** Input follows **

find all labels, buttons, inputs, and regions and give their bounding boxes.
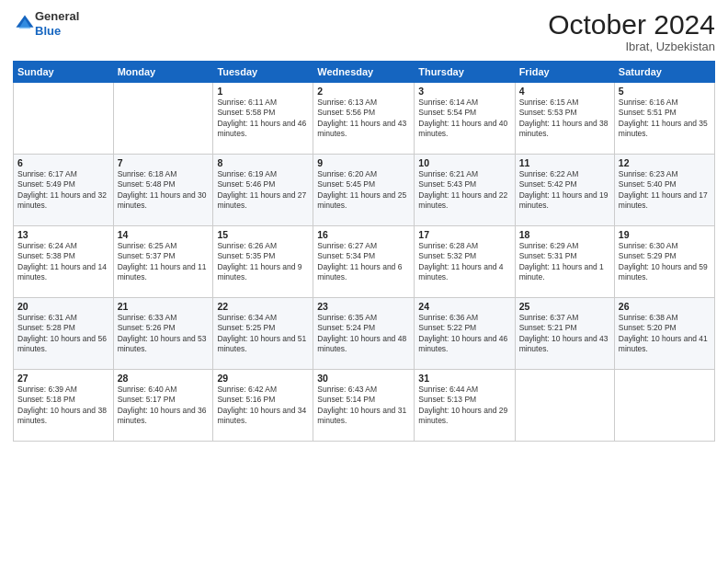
day-info: Sunrise: 6:25 AMSunset: 5:37 PMDaylight:… <box>118 241 210 283</box>
day-number: 16 <box>317 229 410 240</box>
day-number: 24 <box>418 301 510 312</box>
day-number: 12 <box>619 157 711 168</box>
day-info: Sunrise: 6:44 AMSunset: 5:13 PMDaylight:… <box>418 385 510 427</box>
header-saturday: Saturday <box>614 62 714 83</box>
day-number: 10 <box>418 157 510 168</box>
day-number: 30 <box>317 373 410 384</box>
day-number: 4 <box>519 86 610 97</box>
day-info: Sunrise: 6:39 AMSunset: 5:18 PMDaylight:… <box>17 385 109 427</box>
day-info: Sunrise: 6:36 AMSunset: 5:22 PMDaylight:… <box>418 313 510 355</box>
day-info: Sunrise: 6:23 AMSunset: 5:40 PMDaylight:… <box>619 169 711 212</box>
day-number: 3 <box>418 86 510 97</box>
table-row: 24Sunrise: 6:36 AMSunset: 5:22 PMDayligh… <box>415 298 515 370</box>
day-number: 21 <box>118 301 210 312</box>
day-number: 8 <box>217 157 309 168</box>
header-thursday: Thursday <box>415 62 515 83</box>
day-number: 6 <box>17 157 109 168</box>
day-info: Sunrise: 6:28 AMSunset: 5:32 PMDaylight:… <box>418 241 510 283</box>
day-info: Sunrise: 6:24 AMSunset: 5:38 PMDaylight:… <box>17 241 109 283</box>
day-info: Sunrise: 6:14 AMSunset: 5:54 PMDaylight:… <box>418 98 510 140</box>
day-number: 7 <box>118 157 210 168</box>
table-row: 9Sunrise: 6:20 AMSunset: 5:45 PMDaylight… <box>313 155 415 226</box>
table-row: 3Sunrise: 6:14 AMSunset: 5:54 PMDaylight… <box>415 83 515 155</box>
day-info: Sunrise: 6:16 AMSunset: 5:51 PMDaylight:… <box>619 98 711 140</box>
day-info: Sunrise: 6:37 AMSunset: 5:21 PMDaylight:… <box>519 313 610 355</box>
header-monday: Monday <box>113 62 213 83</box>
day-info: Sunrise: 6:43 AMSunset: 5:14 PMDaylight:… <box>317 385 410 427</box>
table-row: 25Sunrise: 6:37 AMSunset: 5:21 PMDayligh… <box>515 298 614 370</box>
day-number: 22 <box>217 301 309 312</box>
calendar-table: Sunday Monday Tuesday Wednesday Thursday… <box>13 61 715 442</box>
table-row: 26Sunrise: 6:38 AMSunset: 5:20 PMDayligh… <box>614 298 714 370</box>
day-info: Sunrise: 6:30 AMSunset: 5:29 PMDaylight:… <box>619 241 711 283</box>
table-row: 4Sunrise: 6:15 AMSunset: 5:53 PMDaylight… <box>515 83 614 155</box>
day-info: Sunrise: 6:40 AMSunset: 5:17 PMDaylight:… <box>118 385 210 427</box>
day-info: Sunrise: 6:22 AMSunset: 5:42 PMDaylight:… <box>519 169 610 212</box>
table-row: 29Sunrise: 6:42 AMSunset: 5:16 PMDayligh… <box>213 370 313 442</box>
table-row: 27Sunrise: 6:39 AMSunset: 5:18 PMDayligh… <box>14 370 114 442</box>
header-friday: Friday <box>515 62 614 83</box>
day-info: Sunrise: 6:34 AMSunset: 5:25 PMDaylight:… <box>217 313 309 355</box>
logo: General Blue <box>13 9 79 38</box>
day-info: Sunrise: 6:26 AMSunset: 5:35 PMDaylight:… <box>217 241 309 283</box>
day-number: 25 <box>519 301 610 312</box>
table-row <box>113 83 213 155</box>
table-row: 6Sunrise: 6:17 AMSunset: 5:49 PMDaylight… <box>14 155 114 226</box>
day-number: 27 <box>17 373 109 384</box>
day-number: 1 <box>217 86 309 97</box>
header-wednesday: Wednesday <box>313 62 415 83</box>
table-row: 7Sunrise: 6:18 AMSunset: 5:48 PMDaylight… <box>113 155 213 226</box>
table-row: 20Sunrise: 6:31 AMSunset: 5:28 PMDayligh… <box>14 298 114 370</box>
logo-blue: Blue <box>35 24 79 39</box>
day-info: Sunrise: 6:13 AMSunset: 5:56 PMDaylight:… <box>317 98 410 140</box>
table-row: 31Sunrise: 6:44 AMSunset: 5:13 PMDayligh… <box>415 370 515 442</box>
day-info: Sunrise: 6:38 AMSunset: 5:20 PMDaylight:… <box>619 313 711 355</box>
day-info: Sunrise: 6:21 AMSunset: 5:43 PMDaylight:… <box>418 169 510 212</box>
table-row: 1Sunrise: 6:11 AMSunset: 5:58 PMDaylight… <box>213 83 313 155</box>
table-row: 8Sunrise: 6:19 AMSunset: 5:46 PMDaylight… <box>213 155 313 226</box>
day-number: 23 <box>317 301 410 312</box>
day-number: 26 <box>619 301 711 312</box>
table-row: 2Sunrise: 6:13 AMSunset: 5:56 PMDaylight… <box>313 83 415 155</box>
day-number: 17 <box>418 229 510 240</box>
day-number: 2 <box>317 86 410 97</box>
title-block: October 2024 Ibrat, Uzbekistan <box>548 9 715 53</box>
day-number: 31 <box>418 373 510 384</box>
day-info: Sunrise: 6:42 AMSunset: 5:16 PMDaylight:… <box>217 385 309 427</box>
table-row: 12Sunrise: 6:23 AMSunset: 5:40 PMDayligh… <box>614 155 714 226</box>
day-number: 14 <box>118 229 210 240</box>
logo-icon <box>15 14 35 34</box>
table-row: 5Sunrise: 6:16 AMSunset: 5:51 PMDaylight… <box>614 83 714 155</box>
day-number: 15 <box>217 229 309 240</box>
day-number: 13 <box>17 229 109 240</box>
table-row: 17Sunrise: 6:28 AMSunset: 5:32 PMDayligh… <box>415 226 515 298</box>
day-number: 29 <box>217 373 309 384</box>
day-number: 11 <box>519 157 610 168</box>
day-number: 19 <box>619 229 711 240</box>
table-row: 28Sunrise: 6:40 AMSunset: 5:17 PMDayligh… <box>113 370 213 442</box>
day-info: Sunrise: 6:15 AMSunset: 5:53 PMDaylight:… <box>519 98 610 140</box>
table-row <box>515 370 614 442</box>
day-number: 5 <box>619 86 711 97</box>
table-row: 22Sunrise: 6:34 AMSunset: 5:25 PMDayligh… <box>213 298 313 370</box>
day-info: Sunrise: 6:27 AMSunset: 5:34 PMDaylight:… <box>317 241 410 283</box>
table-row: 11Sunrise: 6:22 AMSunset: 5:42 PMDayligh… <box>515 155 614 226</box>
table-row: 13Sunrise: 6:24 AMSunset: 5:38 PMDayligh… <box>14 226 114 298</box>
day-info: Sunrise: 6:31 AMSunset: 5:28 PMDaylight:… <box>17 313 109 355</box>
day-info: Sunrise: 6:33 AMSunset: 5:26 PMDaylight:… <box>118 313 210 355</box>
table-row: 14Sunrise: 6:25 AMSunset: 5:37 PMDayligh… <box>113 226 213 298</box>
table-row: 30Sunrise: 6:43 AMSunset: 5:14 PMDayligh… <box>313 370 415 442</box>
day-info: Sunrise: 6:29 AMSunset: 5:31 PMDaylight:… <box>519 241 610 283</box>
table-row: 18Sunrise: 6:29 AMSunset: 5:31 PMDayligh… <box>515 226 614 298</box>
table-row: 21Sunrise: 6:33 AMSunset: 5:26 PMDayligh… <box>113 298 213 370</box>
table-row: 23Sunrise: 6:35 AMSunset: 5:24 PMDayligh… <box>313 298 415 370</box>
day-info: Sunrise: 6:20 AMSunset: 5:45 PMDaylight:… <box>317 169 410 212</box>
day-number: 18 <box>519 229 610 240</box>
logo-general: General <box>35 9 79 24</box>
month-title: October 2024 <box>548 9 715 40</box>
location: Ibrat, Uzbekistan <box>548 40 715 53</box>
header-sunday: Sunday <box>14 62 114 83</box>
day-info: Sunrise: 6:11 AMSunset: 5:58 PMDaylight:… <box>217 98 309 140</box>
table-row: 19Sunrise: 6:30 AMSunset: 5:29 PMDayligh… <box>614 226 714 298</box>
table-row <box>614 370 714 442</box>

** End of Input **

### [Exercise requirements]
Take every line above where "General" appears and copy it.

### [Answer]
logo: General Blue <box>13 9 79 38</box>
logo-general: General <box>35 9 79 24</box>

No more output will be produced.